#' @title Fits TOP model with M5 bins
#' @description Fits TOP model with M5 bins.
#' By default, it runs Gibbs sampling for all 10 partitions
#' in parallel on 10 CPU cores, and returns a list of posterior samples
#' for each of the 10 partitions.
#' Alternatively, you may fit model for each of the 10
#' the partitions on separate machines by specifying which partition to run.
#' @param all_training_data A list of the assembled training data of all partitions.
#' @param all_training_data_files A vector of the assembled training data
#' files of all partitions.
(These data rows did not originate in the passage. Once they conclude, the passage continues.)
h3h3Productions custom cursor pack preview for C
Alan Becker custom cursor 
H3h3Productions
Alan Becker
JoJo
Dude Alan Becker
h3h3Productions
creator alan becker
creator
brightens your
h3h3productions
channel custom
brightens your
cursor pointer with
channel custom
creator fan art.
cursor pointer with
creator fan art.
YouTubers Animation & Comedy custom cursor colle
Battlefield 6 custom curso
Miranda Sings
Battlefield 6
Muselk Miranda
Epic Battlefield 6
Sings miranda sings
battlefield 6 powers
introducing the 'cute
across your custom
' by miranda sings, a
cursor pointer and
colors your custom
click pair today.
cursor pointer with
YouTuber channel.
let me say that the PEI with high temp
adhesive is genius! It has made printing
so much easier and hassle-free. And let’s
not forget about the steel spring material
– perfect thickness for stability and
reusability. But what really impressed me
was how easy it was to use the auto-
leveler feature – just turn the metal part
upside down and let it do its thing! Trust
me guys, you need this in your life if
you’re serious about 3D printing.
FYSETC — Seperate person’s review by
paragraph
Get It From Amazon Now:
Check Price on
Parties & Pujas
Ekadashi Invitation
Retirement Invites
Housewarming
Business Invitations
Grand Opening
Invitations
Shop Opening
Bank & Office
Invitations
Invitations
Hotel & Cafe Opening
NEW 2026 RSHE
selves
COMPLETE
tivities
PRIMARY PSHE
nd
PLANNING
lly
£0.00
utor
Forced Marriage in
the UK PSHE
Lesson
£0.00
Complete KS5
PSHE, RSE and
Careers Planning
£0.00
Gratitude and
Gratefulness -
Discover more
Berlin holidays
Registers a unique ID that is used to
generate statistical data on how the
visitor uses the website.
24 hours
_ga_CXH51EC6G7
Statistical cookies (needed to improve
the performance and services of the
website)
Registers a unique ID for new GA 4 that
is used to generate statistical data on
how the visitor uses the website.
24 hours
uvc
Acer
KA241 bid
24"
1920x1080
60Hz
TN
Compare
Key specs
If \code{all_training_data} is missing,
#' it will load the training data from \code{all_training_data_files}.
#' @param model_file TOP model file written in \code{JAGS}.
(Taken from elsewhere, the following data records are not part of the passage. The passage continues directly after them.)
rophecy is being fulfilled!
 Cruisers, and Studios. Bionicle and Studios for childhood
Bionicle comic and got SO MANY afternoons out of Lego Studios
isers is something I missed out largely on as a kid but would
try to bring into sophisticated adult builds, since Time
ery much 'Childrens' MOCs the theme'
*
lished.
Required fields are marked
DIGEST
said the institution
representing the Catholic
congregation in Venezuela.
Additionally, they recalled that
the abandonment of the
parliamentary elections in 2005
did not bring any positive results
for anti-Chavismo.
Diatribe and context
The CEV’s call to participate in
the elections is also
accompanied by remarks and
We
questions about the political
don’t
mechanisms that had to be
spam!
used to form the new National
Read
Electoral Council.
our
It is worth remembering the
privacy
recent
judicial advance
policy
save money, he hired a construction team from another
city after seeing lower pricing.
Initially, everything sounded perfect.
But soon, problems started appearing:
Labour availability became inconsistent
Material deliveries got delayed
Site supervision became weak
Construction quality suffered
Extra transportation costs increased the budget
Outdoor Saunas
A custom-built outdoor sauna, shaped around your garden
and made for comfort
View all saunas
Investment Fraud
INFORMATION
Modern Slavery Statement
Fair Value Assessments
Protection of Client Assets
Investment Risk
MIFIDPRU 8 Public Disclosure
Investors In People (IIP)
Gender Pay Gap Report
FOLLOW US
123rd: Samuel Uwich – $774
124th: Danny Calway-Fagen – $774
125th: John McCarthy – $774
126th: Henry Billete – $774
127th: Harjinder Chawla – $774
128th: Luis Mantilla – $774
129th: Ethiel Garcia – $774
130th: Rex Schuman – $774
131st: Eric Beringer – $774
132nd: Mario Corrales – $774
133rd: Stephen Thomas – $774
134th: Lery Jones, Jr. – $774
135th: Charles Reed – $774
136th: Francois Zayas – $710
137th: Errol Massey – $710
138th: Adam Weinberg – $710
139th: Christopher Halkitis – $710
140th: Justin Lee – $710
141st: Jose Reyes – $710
#' By default, use the model file included in the TOP package.
#' @param logistic_model Logical; whether to use the logistic version of TOP model.
#' If \code{logistic_model = TRUE}, use the logistic version of TOP model.
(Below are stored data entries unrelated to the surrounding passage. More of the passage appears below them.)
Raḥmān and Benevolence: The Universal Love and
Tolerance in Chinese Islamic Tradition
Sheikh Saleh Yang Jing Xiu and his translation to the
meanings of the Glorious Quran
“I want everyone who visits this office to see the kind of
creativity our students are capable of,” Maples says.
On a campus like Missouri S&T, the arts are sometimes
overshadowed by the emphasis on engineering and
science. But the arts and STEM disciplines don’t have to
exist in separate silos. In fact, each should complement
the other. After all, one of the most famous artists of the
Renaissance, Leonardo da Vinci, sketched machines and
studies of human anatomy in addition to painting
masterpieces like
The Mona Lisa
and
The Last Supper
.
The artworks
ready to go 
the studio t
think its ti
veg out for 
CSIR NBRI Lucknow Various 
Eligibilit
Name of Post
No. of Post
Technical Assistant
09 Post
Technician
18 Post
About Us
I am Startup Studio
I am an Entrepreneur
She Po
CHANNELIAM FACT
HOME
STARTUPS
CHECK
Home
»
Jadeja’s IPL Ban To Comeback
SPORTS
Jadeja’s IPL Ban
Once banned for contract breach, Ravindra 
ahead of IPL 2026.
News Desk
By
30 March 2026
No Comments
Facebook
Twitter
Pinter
#' If \code{logistic_model = FALSE}, use the quantitative occupancy model (default).
#' @param transform Type of transformation for ChIP-seq read counts.
#' Options are: \sQuote{asinh}(asinh transformation),
#' \sQuote{log2} (log2 transformation),
#' \sQuote{sqrt} (square root transformation),
#' and \sQuote{none}(no transformation).
#' This only applies when \code{logistic_model = FALSE}.
#' @param partitions A vector of selected partition(s) to run.
#' Default: all 10 partitions. If you specify a few partitions,
#' it will only fit models to data in those selected partitions.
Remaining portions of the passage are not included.